Only lines with the string "thái" are wanted. Pull them out of the data.
── Provided material
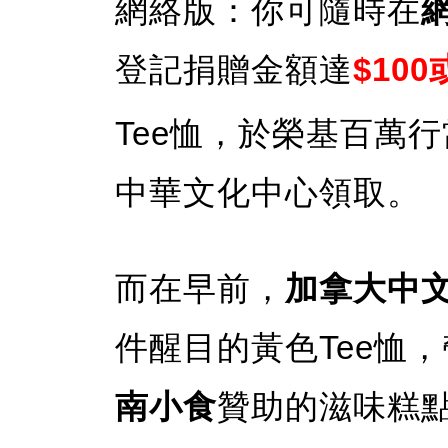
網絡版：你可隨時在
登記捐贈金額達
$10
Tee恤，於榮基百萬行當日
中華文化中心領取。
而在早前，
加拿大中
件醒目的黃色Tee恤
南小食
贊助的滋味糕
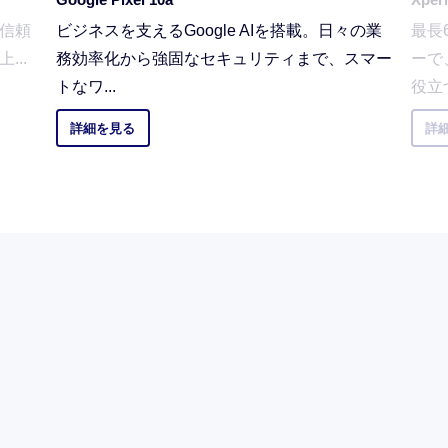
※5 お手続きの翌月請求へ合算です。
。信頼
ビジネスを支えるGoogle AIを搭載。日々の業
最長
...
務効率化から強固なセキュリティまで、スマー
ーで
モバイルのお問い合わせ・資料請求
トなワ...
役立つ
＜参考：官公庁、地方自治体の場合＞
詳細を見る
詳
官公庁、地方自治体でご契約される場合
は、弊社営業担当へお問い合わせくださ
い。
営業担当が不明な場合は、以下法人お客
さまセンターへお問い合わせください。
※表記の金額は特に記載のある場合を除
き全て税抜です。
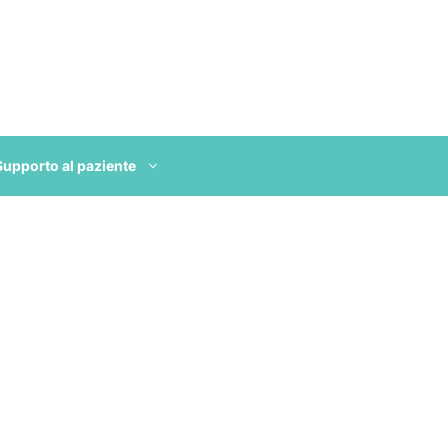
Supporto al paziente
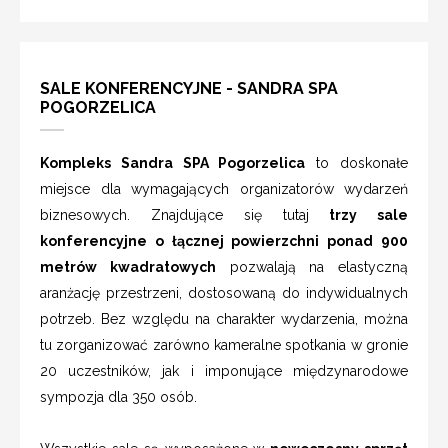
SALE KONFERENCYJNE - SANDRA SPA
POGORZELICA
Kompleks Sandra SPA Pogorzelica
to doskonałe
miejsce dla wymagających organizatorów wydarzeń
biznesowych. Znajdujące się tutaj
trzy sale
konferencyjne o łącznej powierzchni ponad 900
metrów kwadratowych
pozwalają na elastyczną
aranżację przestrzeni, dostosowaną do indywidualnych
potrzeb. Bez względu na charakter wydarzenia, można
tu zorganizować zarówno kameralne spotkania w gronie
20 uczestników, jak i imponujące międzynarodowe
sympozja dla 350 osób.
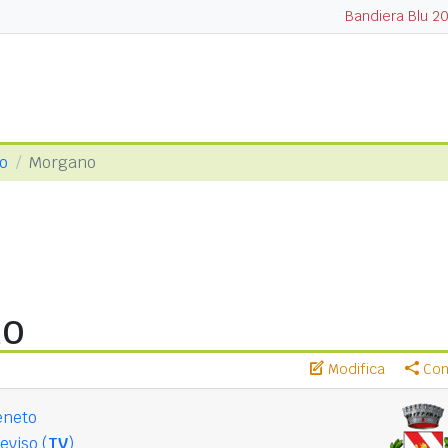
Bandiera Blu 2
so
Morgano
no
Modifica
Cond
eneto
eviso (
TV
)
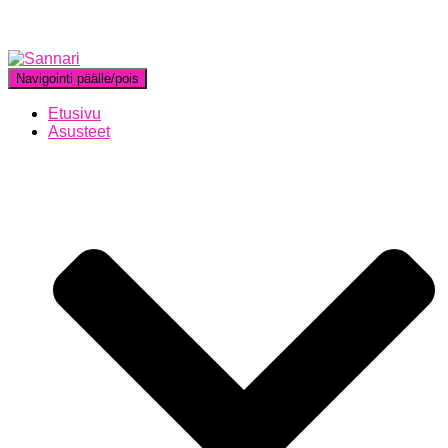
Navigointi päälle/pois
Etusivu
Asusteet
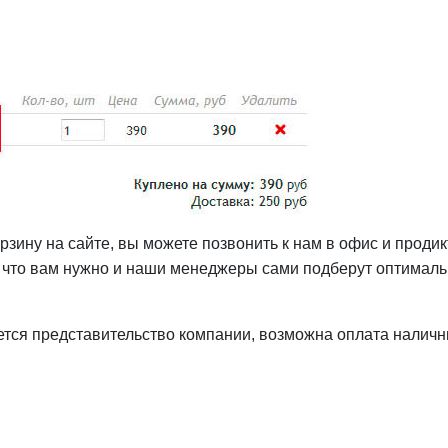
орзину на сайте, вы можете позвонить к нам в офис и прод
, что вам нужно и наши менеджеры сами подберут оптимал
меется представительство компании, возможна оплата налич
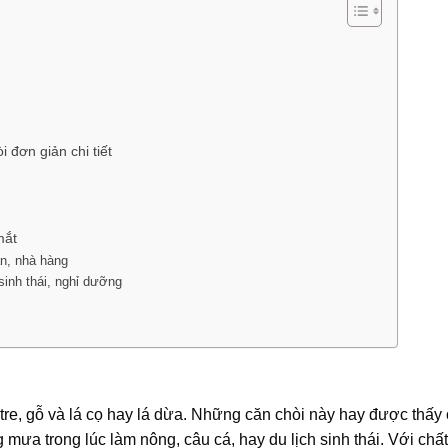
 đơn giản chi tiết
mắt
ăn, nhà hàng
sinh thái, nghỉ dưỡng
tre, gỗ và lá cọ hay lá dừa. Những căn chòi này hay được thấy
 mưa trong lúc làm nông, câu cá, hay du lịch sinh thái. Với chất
────
── Provided material
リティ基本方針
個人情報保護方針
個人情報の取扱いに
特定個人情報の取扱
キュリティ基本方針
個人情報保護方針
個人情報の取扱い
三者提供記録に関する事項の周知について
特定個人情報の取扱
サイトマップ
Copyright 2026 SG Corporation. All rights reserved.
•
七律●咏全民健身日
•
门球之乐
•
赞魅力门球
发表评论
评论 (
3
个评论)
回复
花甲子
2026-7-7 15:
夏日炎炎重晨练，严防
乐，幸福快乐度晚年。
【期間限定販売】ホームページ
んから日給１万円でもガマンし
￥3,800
────
── Provided material
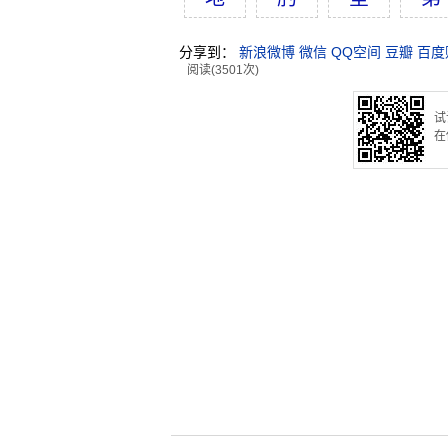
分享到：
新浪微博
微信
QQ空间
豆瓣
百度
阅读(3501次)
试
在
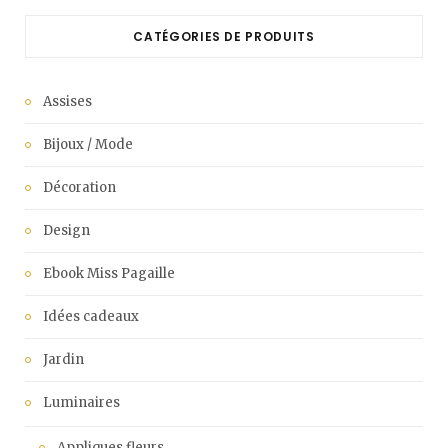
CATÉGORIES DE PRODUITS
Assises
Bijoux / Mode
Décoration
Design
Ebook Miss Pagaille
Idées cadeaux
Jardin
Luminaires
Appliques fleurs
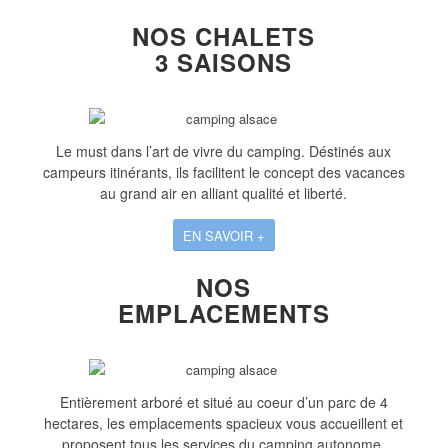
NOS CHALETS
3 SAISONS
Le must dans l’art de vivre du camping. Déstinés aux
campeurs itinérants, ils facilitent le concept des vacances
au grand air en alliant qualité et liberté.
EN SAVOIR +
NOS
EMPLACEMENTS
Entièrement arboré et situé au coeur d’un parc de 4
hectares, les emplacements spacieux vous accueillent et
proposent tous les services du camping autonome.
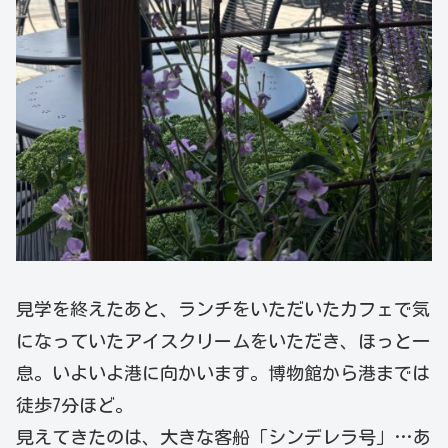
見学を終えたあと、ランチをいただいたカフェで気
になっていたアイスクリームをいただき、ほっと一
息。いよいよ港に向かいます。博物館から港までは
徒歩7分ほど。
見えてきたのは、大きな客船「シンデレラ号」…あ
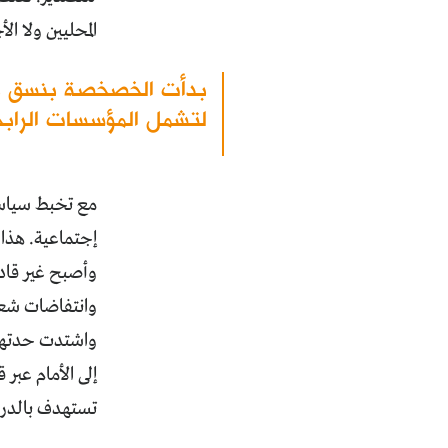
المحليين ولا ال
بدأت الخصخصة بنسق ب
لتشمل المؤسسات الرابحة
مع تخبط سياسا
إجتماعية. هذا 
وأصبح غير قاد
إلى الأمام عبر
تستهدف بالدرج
────
*Output*.
sinh thái, nghỉ dưỡng
 mưa trong lúc làm nông, câu cá, hay du lịch sinh thái. Với chất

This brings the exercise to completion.